◆ Task requirements ◆
Starting with the line that contains "has height=2576, width=1045.", copy every remaining line of the data below exactly, the last one included.

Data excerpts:
* * * *
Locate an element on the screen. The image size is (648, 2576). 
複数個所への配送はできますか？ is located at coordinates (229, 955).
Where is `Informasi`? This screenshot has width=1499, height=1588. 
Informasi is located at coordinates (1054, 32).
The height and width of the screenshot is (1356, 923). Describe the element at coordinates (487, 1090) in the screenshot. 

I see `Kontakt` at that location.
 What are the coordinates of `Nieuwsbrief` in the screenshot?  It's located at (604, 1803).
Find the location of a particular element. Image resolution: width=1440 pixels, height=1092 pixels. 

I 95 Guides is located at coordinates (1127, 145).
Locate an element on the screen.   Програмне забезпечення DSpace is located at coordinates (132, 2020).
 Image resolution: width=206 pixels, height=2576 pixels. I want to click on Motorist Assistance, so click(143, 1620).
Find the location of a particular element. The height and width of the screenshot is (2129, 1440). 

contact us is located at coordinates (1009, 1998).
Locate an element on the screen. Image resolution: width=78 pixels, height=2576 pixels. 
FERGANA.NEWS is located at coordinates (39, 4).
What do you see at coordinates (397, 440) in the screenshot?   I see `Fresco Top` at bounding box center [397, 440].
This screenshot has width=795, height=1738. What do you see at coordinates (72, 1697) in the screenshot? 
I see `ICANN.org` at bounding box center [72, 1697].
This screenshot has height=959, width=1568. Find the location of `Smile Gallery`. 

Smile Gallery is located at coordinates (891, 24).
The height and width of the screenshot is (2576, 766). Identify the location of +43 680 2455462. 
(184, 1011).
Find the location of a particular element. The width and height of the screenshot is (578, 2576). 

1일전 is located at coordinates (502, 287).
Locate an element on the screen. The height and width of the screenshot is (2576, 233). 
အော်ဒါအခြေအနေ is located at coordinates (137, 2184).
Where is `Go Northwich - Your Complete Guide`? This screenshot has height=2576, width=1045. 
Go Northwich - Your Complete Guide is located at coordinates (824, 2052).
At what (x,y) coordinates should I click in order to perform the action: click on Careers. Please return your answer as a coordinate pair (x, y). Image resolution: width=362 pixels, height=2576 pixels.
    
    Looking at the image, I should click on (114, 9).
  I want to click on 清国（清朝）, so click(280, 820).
* * * *
◆ Solution ◆
Where is `Go Northwich - Your Complete Guide`? This screenshot has height=2576, width=1045. 
Go Northwich - Your Complete Guide is located at coordinates (824, 2052).
At what (x,y) coordinates should I click in order to perform the action: click on Careers. Please return your answer as a coordinate pair (x, y). Image resolution: width=362 pixels, height=2576 pixels.
    
    Looking at the image, I should click on (114, 9).
  I want to click on 清国（清朝）, so click(280, 820).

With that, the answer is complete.